Cremation, burials and funerals
- Advise that a minimum standard by a hospital for sensitive disposal of pregnancy loss under 24 weeks is shared cremation. Individual cremation or burial may also be considered. The individual may also make private arrangements outwith the hospital, including burial at home.
- Advise that signed authorisation is required before the hospital can sensitively dispose of the pregnancy loss.
- Provide the woman and partner with written information about these options, including information about the recovery of ashes, but recognise that some women and partners will not want to read or discuss it or to make a decision. In this situation they may authorise someone else to make the decision or authorise the hospital to arrange for shared cremation.
- If the woman and partner do not want the information, explain that they can get back in touch if they change their minds (and provide the time frame for doing so).
- Verbal and/or written information should include:
- choices they have if they want the hospital to make arrangements and the costs, if any
- choices they have if they want to manage the arrangements, including burial at home and information on local funeral directors if available
- time frame for making and communicating that decision
- hospital process if they do not make or communicate that decision within that time frame.
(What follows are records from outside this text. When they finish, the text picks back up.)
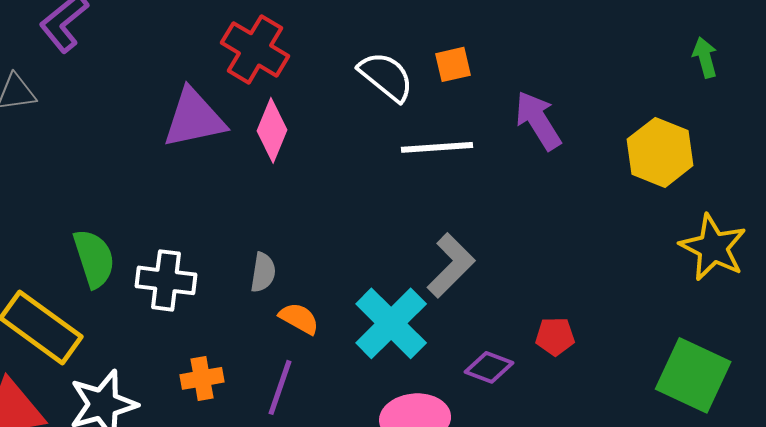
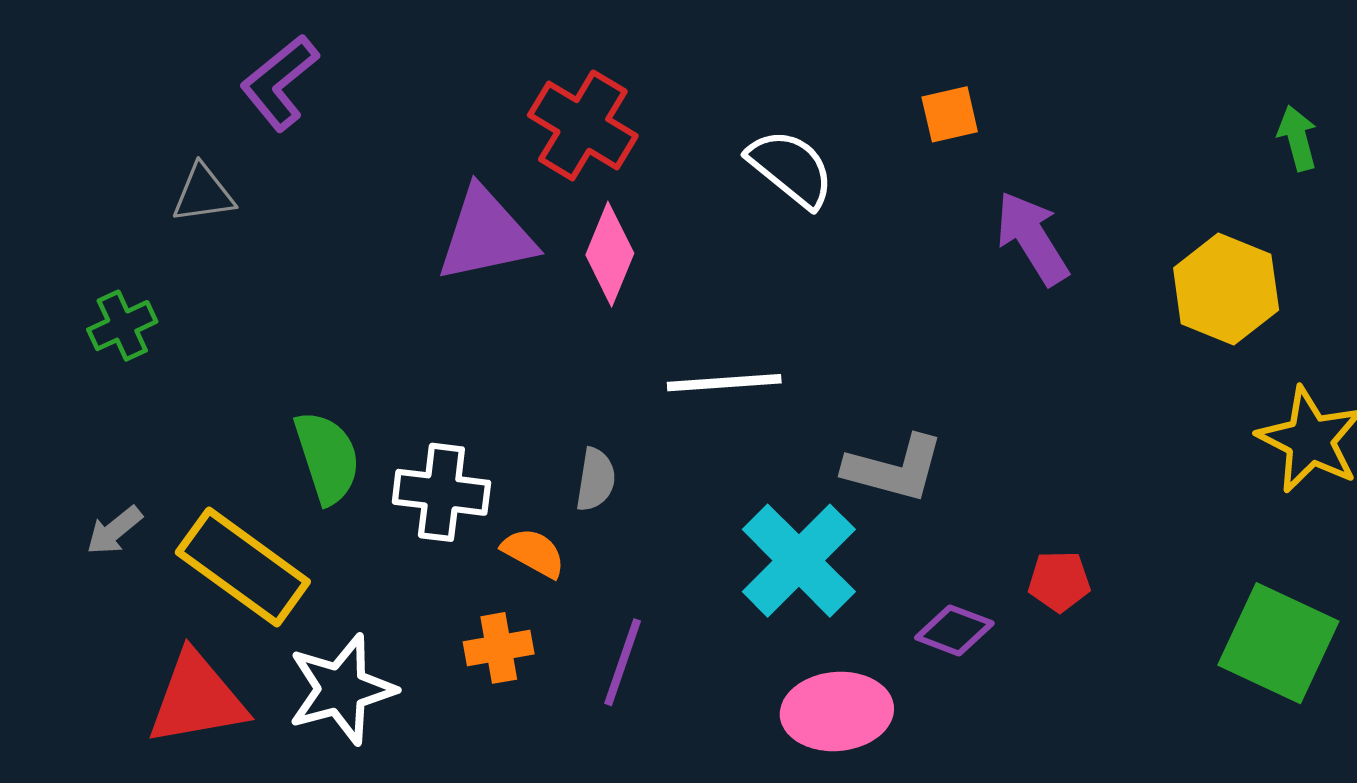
orange square: (453, 64) -> (950, 114), moved
white line: (437, 147) -> (724, 383), moved
gray L-shape: (451, 265) -> (894, 468), turned 60
orange semicircle: (299, 318) -> (534, 553), moved

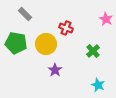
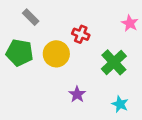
green cross: (93, 51) -> (114, 62), size x1.5
purple star: (55, 70) -> (77, 94), moved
- Bear in mind and facilitate where possible different personal, religious and cultural needs and do not make assumptions.
- Discuss the options for urgent burial and cremation where appropriate.
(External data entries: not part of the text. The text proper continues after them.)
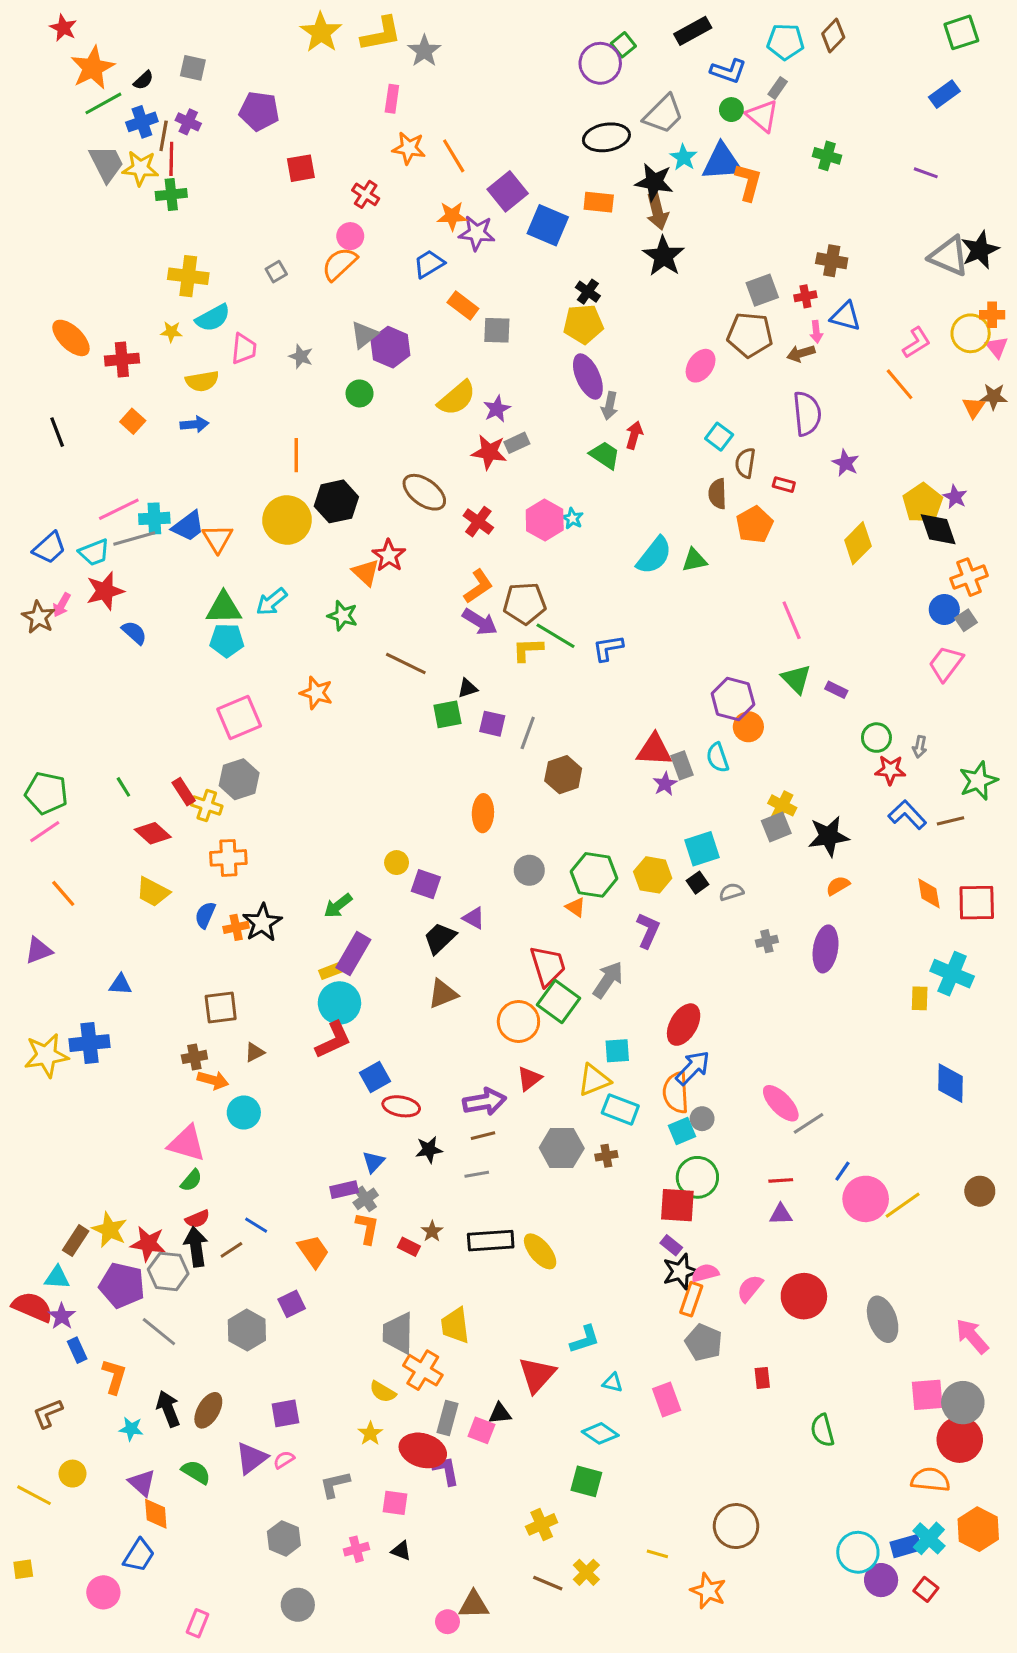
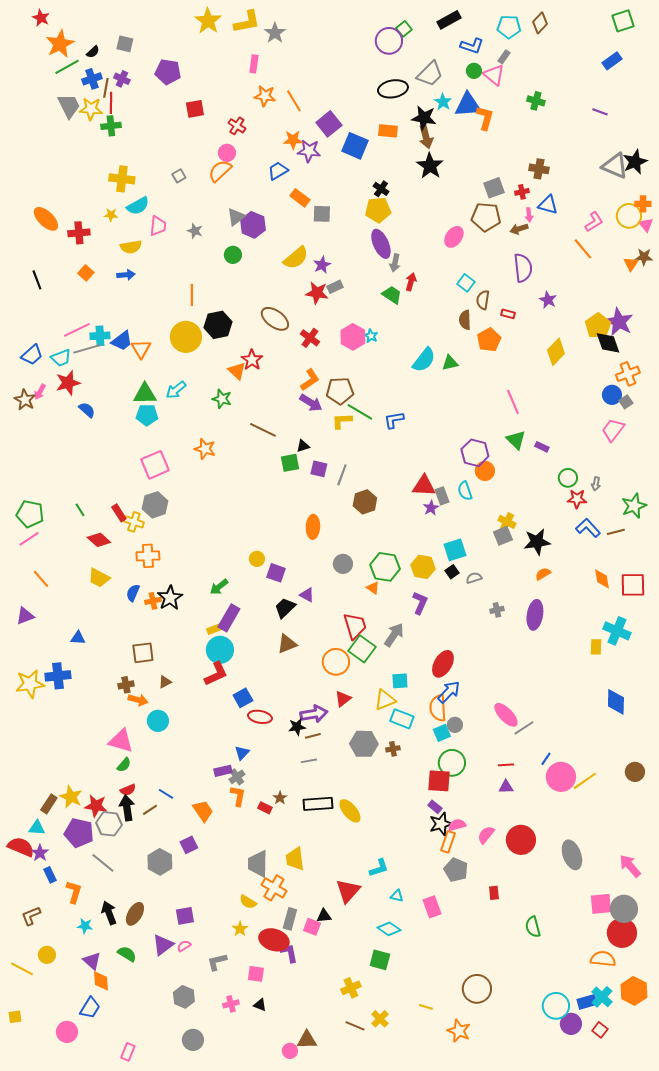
purple star: (955, 497) -> (619, 322), size x1.8
black star: (429, 1150) -> (297, 727), moved

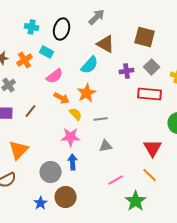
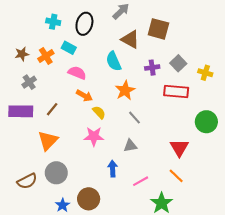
brown square: (145, 37) -> (158, 29), moved
cyan semicircle: (90, 65) -> (114, 61), turned 114
pink semicircle: (55, 76) -> (77, 73), turned -120
orange star: (87, 93) -> (125, 90), moved
gray line: (101, 119) -> (134, 118), moved, turned 56
orange triangle: (19, 150) -> (48, 140), moved
blue arrow: (73, 162) -> (113, 169), moved
gray circle: (51, 172) -> (56, 173), moved

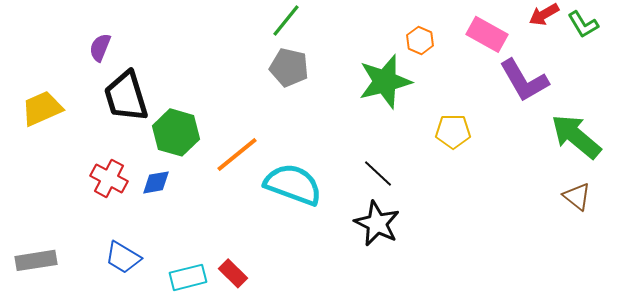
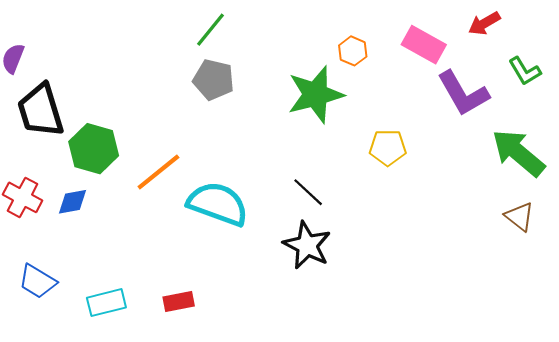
green L-shape: (583, 24) -> (525, 71), moved
red rectangle: (233, 273) -> (179, 302), moved, turned -56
- Inform the woman and partner about the spiritual care/chaplaincy team as a source of additional support or advice.
- Record all decisions made by the woman in her medical records, including where information is declined, or no decision is made.
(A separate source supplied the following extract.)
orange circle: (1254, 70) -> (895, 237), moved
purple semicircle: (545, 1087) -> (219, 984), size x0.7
- See also Scottish Government guidance on the sensitive disposal of pregnancy losses up to and including 23 weeks and 6 days gestation and Miscarriage Association's guide Talking about sensitive disposal and RCN guidance on managing disposal of remains.
How will we know we have achieved our aim?
Women and partners will tell us this information was sensitively and clearly given, at a time and in a format (written or verbal) that was right for them.
Staff will say they feel confident and competent in providing information clearly, sensitively and able to do so at an appropriate time and in a suitable format.